Il 30 gennaio, alle ore 17,30, a Pesaro presso la biblioteca San Giovanni, sarà presentata la seconda edizione del libro "La società sparente" (Neftasia, Pesaro, 2007), di Emiliano Morrone e Francesco Saverio Alessio. Interverranno Luigi De Magistris, Silvia Cecchi, Angela Napoli, Gianni Vattimo, Salvatore Borsellino, Francesco Siciliano, Fulvio Perrone e Massimo Arceri.
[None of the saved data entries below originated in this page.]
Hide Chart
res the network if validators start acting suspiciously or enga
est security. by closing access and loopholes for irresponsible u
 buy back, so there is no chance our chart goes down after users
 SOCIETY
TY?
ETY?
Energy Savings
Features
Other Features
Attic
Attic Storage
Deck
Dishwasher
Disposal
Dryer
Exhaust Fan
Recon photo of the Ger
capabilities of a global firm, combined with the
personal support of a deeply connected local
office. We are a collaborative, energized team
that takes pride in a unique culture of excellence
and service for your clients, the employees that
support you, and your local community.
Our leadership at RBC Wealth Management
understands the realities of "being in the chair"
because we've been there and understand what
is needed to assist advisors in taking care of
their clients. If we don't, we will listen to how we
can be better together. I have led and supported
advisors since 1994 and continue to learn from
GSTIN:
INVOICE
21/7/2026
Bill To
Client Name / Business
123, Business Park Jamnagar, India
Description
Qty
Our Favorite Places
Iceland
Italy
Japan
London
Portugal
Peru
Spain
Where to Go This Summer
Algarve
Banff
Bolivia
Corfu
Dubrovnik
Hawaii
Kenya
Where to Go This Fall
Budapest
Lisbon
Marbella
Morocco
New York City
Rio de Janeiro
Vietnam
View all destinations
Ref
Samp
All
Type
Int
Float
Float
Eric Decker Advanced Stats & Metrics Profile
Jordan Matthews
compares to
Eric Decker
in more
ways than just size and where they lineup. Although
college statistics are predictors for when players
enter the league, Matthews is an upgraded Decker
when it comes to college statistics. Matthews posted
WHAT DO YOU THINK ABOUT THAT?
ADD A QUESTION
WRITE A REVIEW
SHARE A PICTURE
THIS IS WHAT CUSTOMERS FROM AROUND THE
La nuova edizione del libro racconta in dettaglio i recenti sviluppi dell’inchiesta Why not e le reazioni della società civile, partite da "Ammazzateci tutti" e da altri movimenti calabresi, rispetto all’accanimento istituzionale nei confronti del pm di Catanzaro Luigi De Magistris, il cui trasferimento disposto dal Csm non è ancora definitivo, restando il ricorso in Cassazione.
Parlando di incompatibilità di dirigenti regionali e del boato di giustizia nelle piazze a favore del pm, "La società sparente" mostra come il malaffare calabrese abbia connessioni con poteri di più alto rango e come l’impegno per la legalità delle nuove generazioni si sia trasferito all’Italia intera, grazie, soprattutto alla determinazione di Aldo Pecora, Giovanni Pecora, Giorgio Durante, Rosanna Scopelliti, Sonia Alfano e Salvatore Borsellino, tra le voci più incisive dell’antimafia.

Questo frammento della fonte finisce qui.